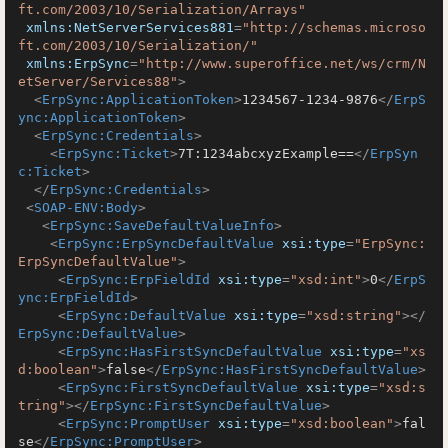
ft.com/2003/10/Serialization/Arrays"
xmlns:NetServerServices881
=
"http://schemas.microso
ft.com/2003/10/Serialization/"
xmlns:ErpSync
=
"http://www.superoffice.net/ws/crm/N
etServer/Services88"
>
<
ErpSync:ApplicationToken
>
1234567-1234-9876
</
ErpS
ync:ApplicationToken
>
<
ErpSync:Credentials
>
<
ErpSync:Ticket
>
7T:1234abcxyzExample==
</
ErpSyn
c:Ticket
>
</
ErpSync:Credentials
>
<
SOAP-ENV:Body
>
<
ErpSync:SaveDefaultValueInfo
>
<
ErpSync:ErpSyncDefaultValue
xsi:type
=
"ErpSync:
ErpSyncDefaultValue"
>
<
ErpSync:ErpFieldId
xsi:type
=
"xsd:int"
>
0
</
ErpS
ync:ErpFieldId
>
<
ErpSync:DefaultValue
xsi:type
=
"xsd:string"
>
</
ErpSync:DefaultValue
>
<
ErpSync:HasFirstSyncDefaultValue
xsi:type
=
"xs
d:boolean"
>
false
</
ErpSync:HasFirstSyncDefaultValue
>
<
ErpSync:FirstSyncDefaultValue
xsi:type
=
"xsd:s
tring"
>
</
ErpSync:FirstSyncDefaultValue
>
<
ErpSync:PromptUser
xsi:type
=
"xsd:boolean"
>
fal
se
</
ErpSync:PromptUser
>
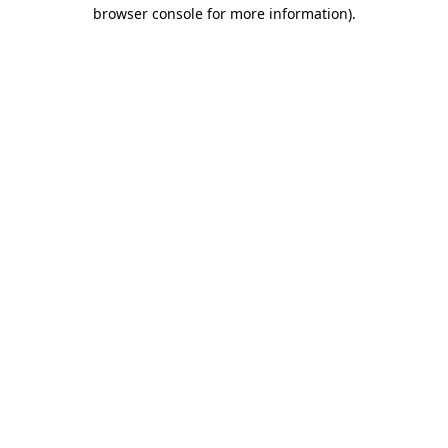
browser console for more information)
.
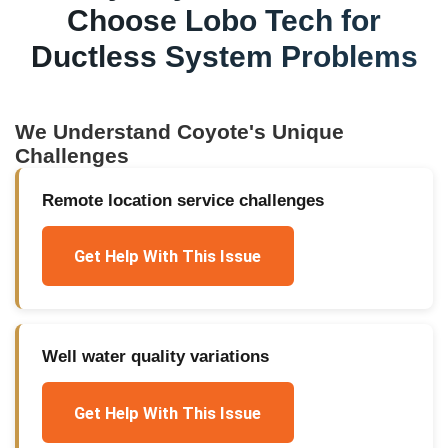
Choose Lobo Tech for
Ductless System Problems
We Understand
Coyote
's Unique
Challenges
Remote location service challenges
Get Help With This Issue
Well water quality variations
Get Help With This Issue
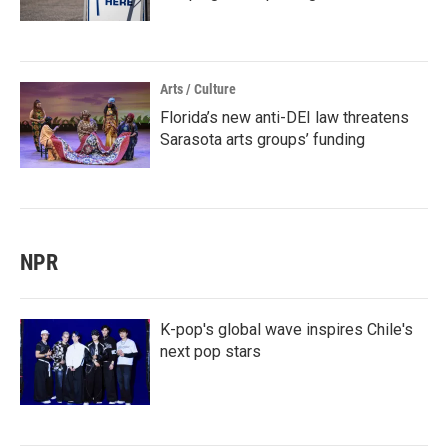
Arts / Culture
Florida’s new anti-DEI law threatens
Sarasota arts groups’ funding
NPR
K-pop's global wave inspires Chile's
next pop stars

*What the exercise asks*. Scan the entries above for the string "Serialization" and copy each line that contains it.

*Finished exercise*.
ft.com/2003/10/Serialization/Arrays"
ft.com/2003/10/Serialization/"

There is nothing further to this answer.